张海放下了手中的文件,那动作很轻,却像一声惊雷在易中海耳边炸响。
张海的眼神变了。
如果说刚才还只是公事公办的平淡,那么现在,就只剩下毫不掩饰的锐利和冰冷。
他本就因为林建国的事,对厂里这些倚老卖老、自以为是的老油条充满了恶感,昨天更是亲眼目睹了刘海中是如何撒泼耍横,丑态百出。
现在,又来一个。
“易师傅,你这话我可就不爱听了。

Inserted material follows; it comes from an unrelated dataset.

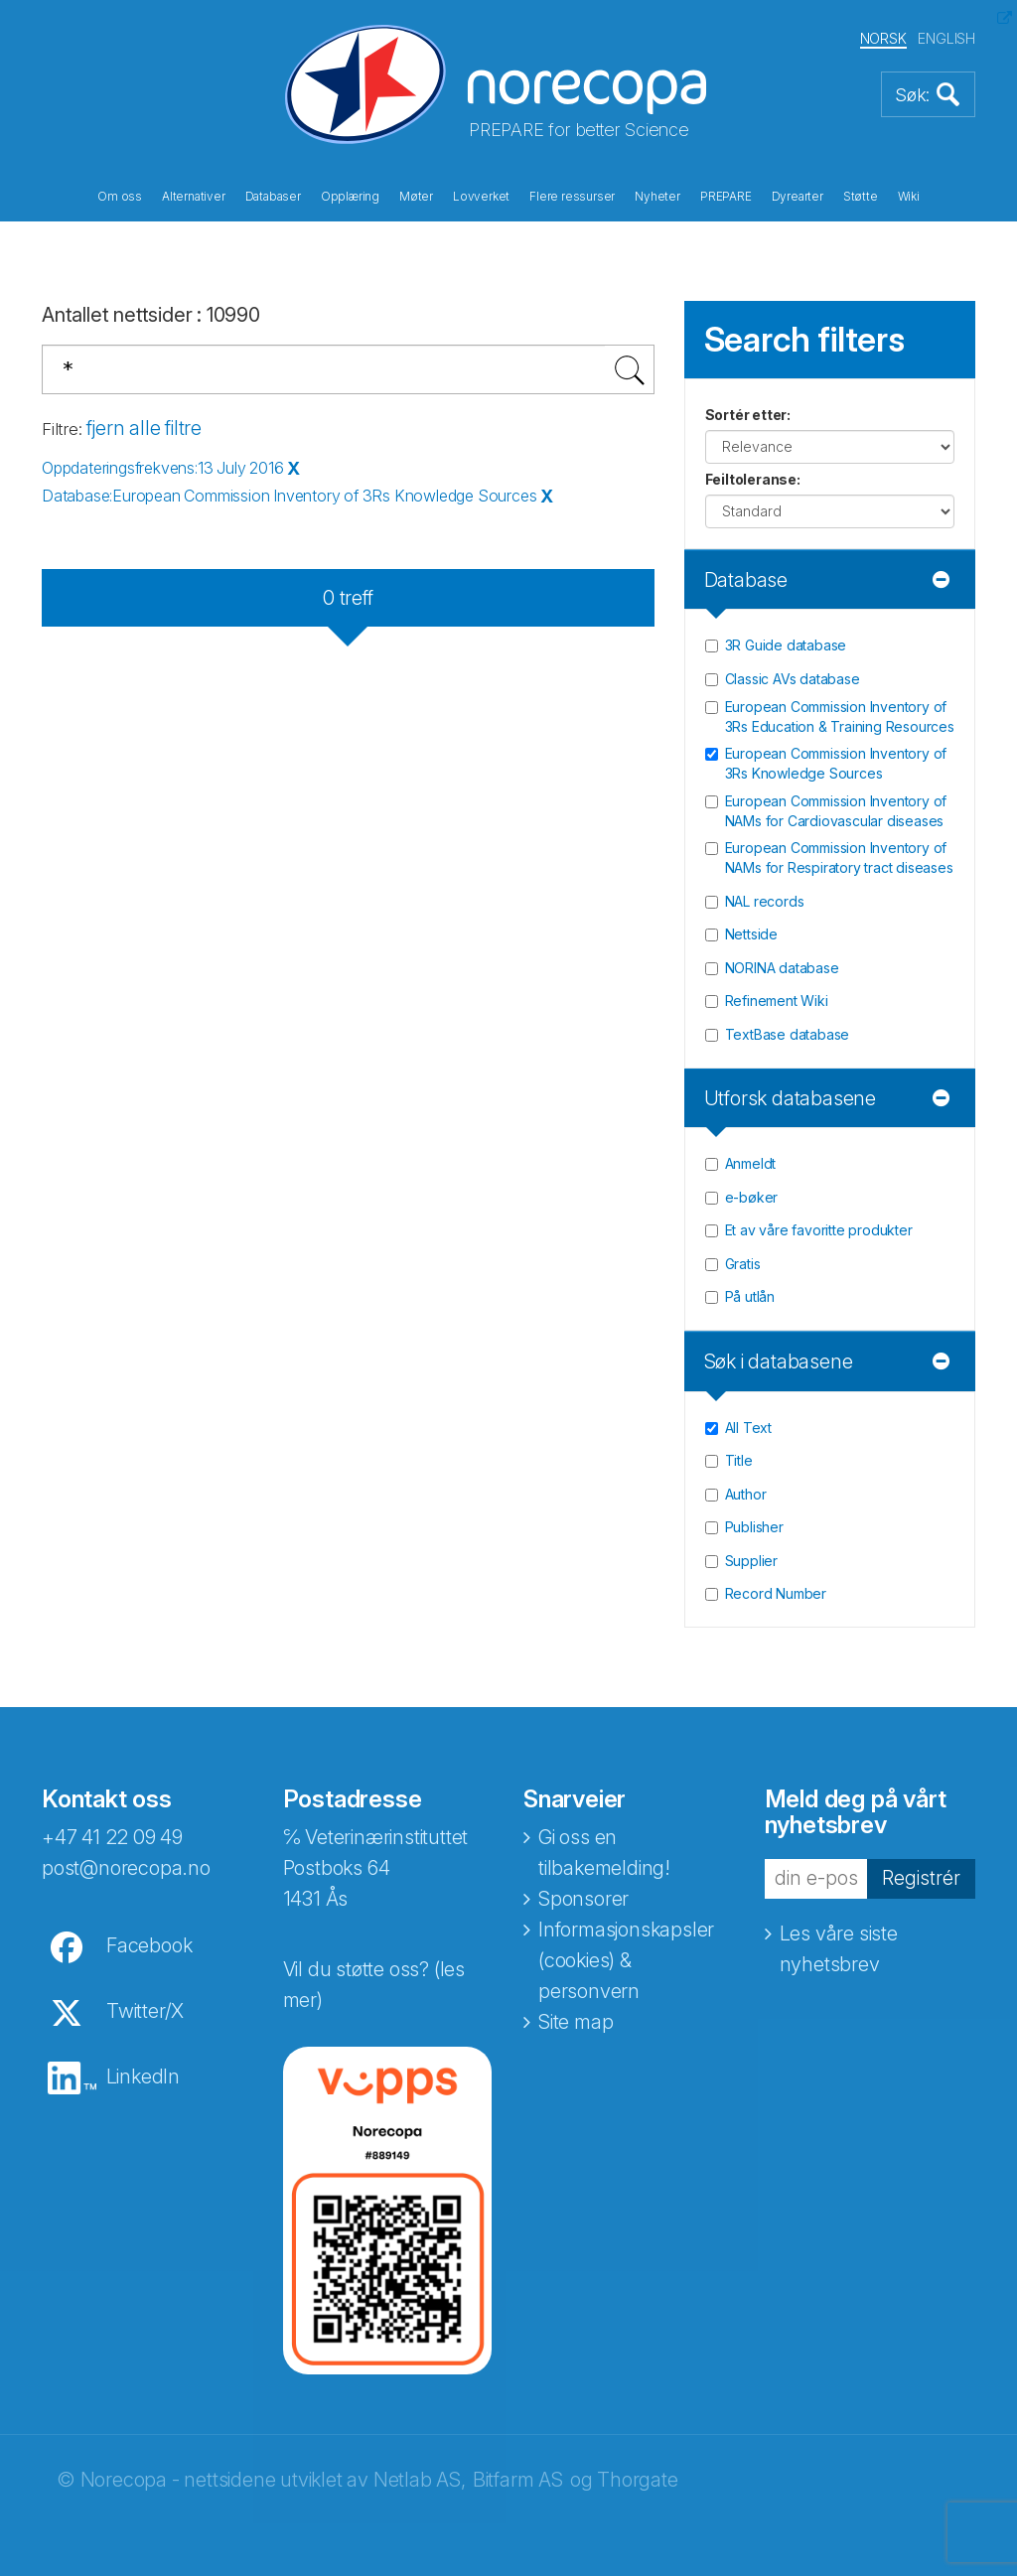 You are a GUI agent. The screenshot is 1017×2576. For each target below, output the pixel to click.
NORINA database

”
张海的声音不高,却铿锵有力,每一个字都像一颗钉子,狠狠地钉了过来。
“什么叫给你一个面子?”
“我们保卫科办案,讲的是国家的法律,是厂里的纪律!不是谁的面子!”
“刘海中公然拦截公务车辆,当众辱骂执行公务的国家干部,这是严重的妨碍公务,是藐视国家法纪!按照规定,拘留他二十四小时,都算是轻的!”
张海的身体也向前倾,目光如炬,死死地盯着易中海。
“你现在来要人,是什么意思?”
“是想让我们保卫科,徇私枉法吗?”
最后一句,声色俱厉,一顶“妨碍公务,意图包庇”的大帽子,不偏不倚,正好就扣在了易中海的头上!
轰!
易中海只觉得一股热血直冲头顶,脑子里嗡的一声,眼前都有些发黑。
他的脸,以肉眼可见的速度,从涨红变成了猪肝色!
他万万没想到,这个张海竟然如此不识抬举,油盐不进!非但半点面子不给,还句句都拿大道理来压他,甚至反扣了他一顶天大的帽子!
“我……我不是那个意思……”
他的嘴唇哆嗦着,喉咙里像是被塞了一团棉花,半天挤不出一个完整的句子。
那副老资格的架子,瞬间土崩瓦解,只剩下无尽的狼狈。
“那你是什么意思?”
张海步步紧逼,眼神里的压迫感让易中海几乎无法呼吸。
“易师傅,我尊敬你是老师傅,但原则问题,没有任何商量的余地!”
“你要是没别的事,就请回吧,不要影响我们正常办公!”
这已经是明晃晃的逐客令了。
办公室里死一般的寂静,易中海能清晰地听到自己擂鼓般的心跳声。
他感觉自己的脸皮,被张海用那几句冰冷的话,当着所有人的面,一层一层地撕了下来,扔在地上,还被狠狠地踩上几脚,碾得粉碎!
他再也待不下去了。
易中海猛地从椅子上弹了起来,因为动作太猛,椅子腿在地上划出一道尖锐的声响。
他不敢再看张海的眼睛,几乎是落荒而逃,灰溜溜地冲出了保卫科的办公室。
门外的冷风一吹,他才回过神来,羞辱和愤怒的情绪如同火山般在他胸中爆发!
他把所有的怨气,所有的耻辱,都死死地归结到了一个人的身上。
林卫!
要不是那个小畜生,刘海中怎么会被抓?
刘海中不被抓,他怎么会来自讨没趣,受这份奇耻大辱!
“好你个林卫!”
易中海的牙齿咬得咯咯作响,双拳紧握,指节都因为用力而发白。
“真以为有保卫科给你撑腰,我就治不了你了?”
一股邪火在他心中疯狂升腾,烧掉了他最后一丝理智。
他决定了,必须,立刻,马上,召开全院大会!
明面上,是通报刘海中的处理结果。
实则,他要借着这个机会,集全院之力,发动所有能发动的力量,好好地敲打敲打林卫那嚣张的气焰!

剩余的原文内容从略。